Jane Eyre
Scene #4 · Chapter 12
On a winter walk to Hay, Jane encounters a horseman who falls on the icy causeway. She offers assistance to the injured stranger, who initially responds with roughness and swearing. The man, who turns out to be Mr. Rochester, accepts her help reluctantly, leaning on her shoulder to reach his horse. During their brief exchange, Jane reveals she is the governess at Thornfield Hall, and Rochester questions her about the house and its owner before riding away. Jane feels energized by this encounter, noting that the stranger's dark, stern appearance and brusque manner paradoxically put her at ease, unlike a handsome gentleman would have done.

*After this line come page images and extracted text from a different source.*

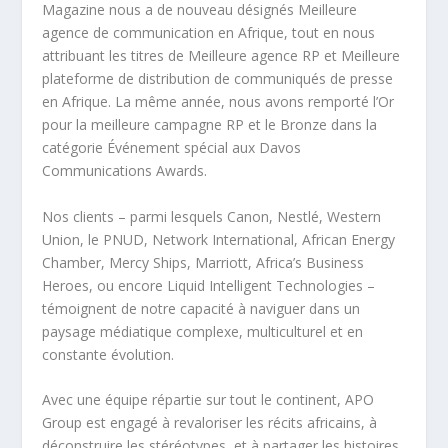
Magazine nous a de nouveau désignés Meilleure
agence de communication en Afrique, tout en nous
attribuant les titres de Meilleure agence RP et Meilleure
plateforme de distribution de communiqués de presse
en Afrique. La même année, nous avons remporté l’Or
pour la meilleure campagne RP et le Bronze dans la
catégorie Événement spécial aux Davos
Communications Awards.
Nos clients – parmi lesquels Canon, Nestlé, Western
Union, le PNUD, Network International, African Energy
Chamber, Mercy Ships, Marriott, Africa’s Business
Heroes, ou encore Liquid Intelligent Technologies –
témoignent de notre capacité à naviguer dans un
paysage médiatique complexe, multiculturel et en
constante évolution.
Avec une équipe répartie sur tout le continent, APO
Group est engagé à revaloriser les récits africains, à
déconstruire les stéréotypes, et à partager les histoires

This meeting introduces the novel's central relationship and establishes the unconventional dynamic between Jane and Rochester from the start. Jane's comfort with Rochester's roughness rather than conventional charm reveals her independence and resistance to traditional romantic ideals. The encounter breaks Jane's monotonous existence at Thornfield, fulfilling her earlier expressed longing for action and variety, and sets in motion the plot's romantic trajectory.
Had he been a handsome, heroic-looking young gentleman, I should not have dared to stand thus questioning him against his will, and offering my services unasked. I had hardly ever seen a handsome youth; never in my life spoken to one. I had a theoretical reverence and homage for beauty, elegance, gallantry, fascination; but had I met those qualities incarnate in masculine shape, I should have known instinctively that they neither had nor could have sympathy with anything in me, and should have shunned them as one would fire, lightning, or anything else that is bright but antipathetic.
Chapter 12 · Narrator
To pass its threshold was to return to stagnation; to cross the silent hall, to ascend the darksome staircase, to seek my own lonely little room, and then to meet tranquil Mrs. Fairfax, and spend the long winter evening with her, and her only, was to quell wholly the faint excitement wakened by my walk,—to slip again over my faculties the viewless fetters of an uniform and too still existence.
Chapter 12 · Narrator
As this horse approached, and as I watched for it to appear through the dusk, I remembered certain of Bessie's tales, wherein figured a North-of-England spirit called a "Gytrash," which, in the form of horse, mule, or large dog, haunted solitary ways, and sometimes came upon belated travellers, as this horse was now coming upon me.